(Beginning of Provided records)
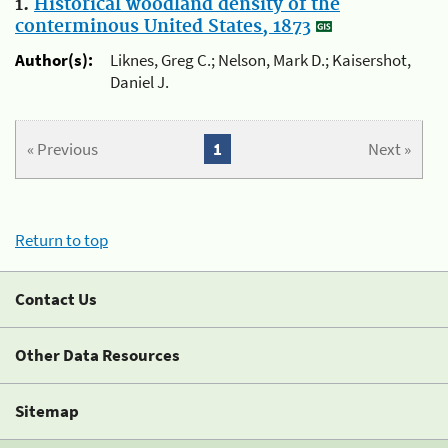
1.
Historical woodland density of the
conterminous United States, 1873
Author(s):
Liknes, Greg C.; Nelson, Mark D.; Kaisershot,
Daniel J.
« Previous
1
Next »
Return to top
Contact Us
Other Data Resources
Sitemap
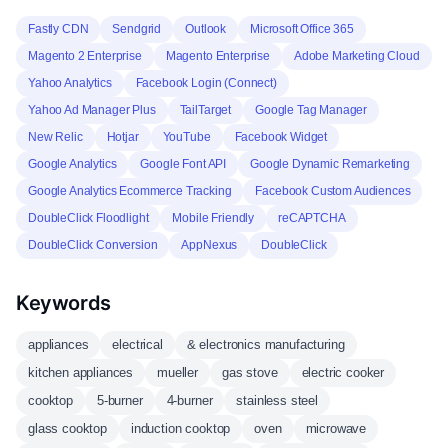
Fastly CDN
Sendgrid
Outlook
Microsoft Office 365
Magento 2 Enterprise
Magento Enterprise
Adobe Marketing Cloud
Yahoo Analytics
Facebook Login (Connect)
Yahoo Ad Manager Plus
TailTarget
Google Tag Manager
New Relic
Hotjar
YouTube
Facebook Widget
Google Analytics
Google Font API
Google Dynamic Remarketing
Google Analytics Ecommerce Tracking
Facebook Custom Audiences
DoubleClick Floodlight
Mobile Friendly
reCAPTCHA
DoubleClick Conversion
AppNexus
DoubleClick
Keywords
appliances
electrical
& electronics manufacturing
kitchen appliances
mueller
gas stove
electric cooker
cooktop
5-burner
4-burner
stainless steel
glass cooktop
induction cooktop
oven
microwave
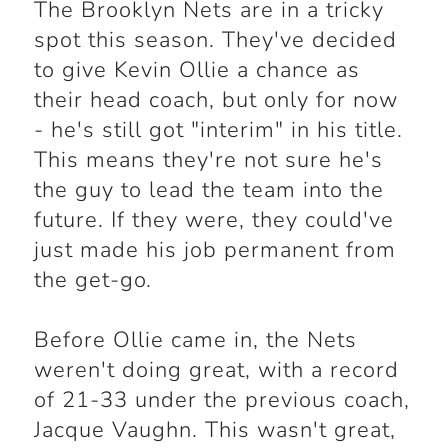
The Brooklyn Nets are in a tricky
spot this season. They've decided
to give Kevin Ollie a chance as
their head coach, but only for now
- he's still got "interim" in his title.
This means they're not sure he's
the guy to lead the team into the
future. If they were, they could've
just made his job permanent from
the get-go.
Before Ollie came in, the Nets
weren't doing great, with a record
of 21-33 under the previous coach,
Jacque Vaughn. This wasn't great,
(End of Provided records)
◆ **Task instructions**:
From the records given above, copy all lines containing "Ollie".

◆ **Exercise result**:
to give Kevin Ollie a chance as
Before Ollie came in, the Nets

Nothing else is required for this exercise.